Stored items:

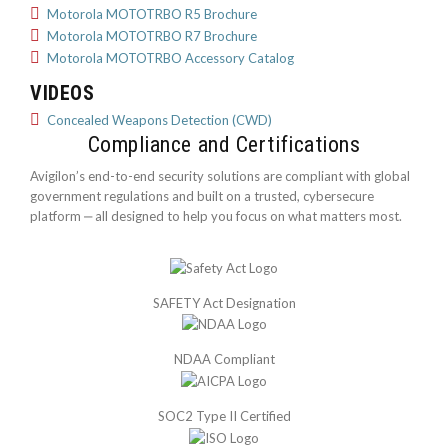
Motorola MOTOTRBO R5 Brochure
Motorola MOTOTRBO R7 Brochure
Motorola MOTOTRBO Accessory Catalog
VIDEOS
Concealed Weapons Detection (CWD)
Compliance and Certifications
Avigilon’s end-to-end security solutions are compliant with global
government regulations and built on a trusted, cybersecure
platform ‒ all designed to help you focus on what matters most.
SAFETY Act Designation
NDAA Compliant
SOC2 Type II Certified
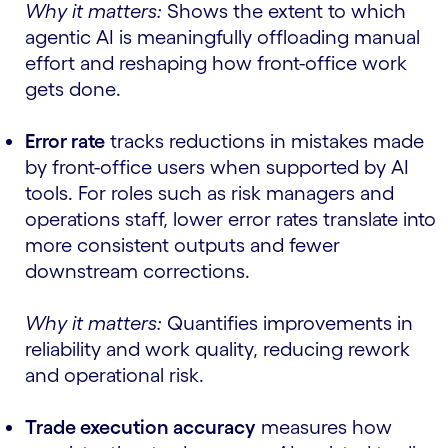
Why it matters:
Shows the extent to which
agentic AI is meaningfully offloading manual
effort and reshaping how front-office work
gets done.
Error rate
tracks reductions in mistakes made
by front-office users when supported by AI
tools. For roles such as risk managers and
operations staff, lower error rates translate into
more consistent outputs and fewer
downstream corrections.
Why it matters:
Quantifies improvements in
reliability and work quality, reducing rework
and operational risk.
Trade execution accuracy
measures how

EXERCISE INSTRUCTIONS:
For the word "work", report how many lines of the records contain it; respond with the number only.

REPLY:
2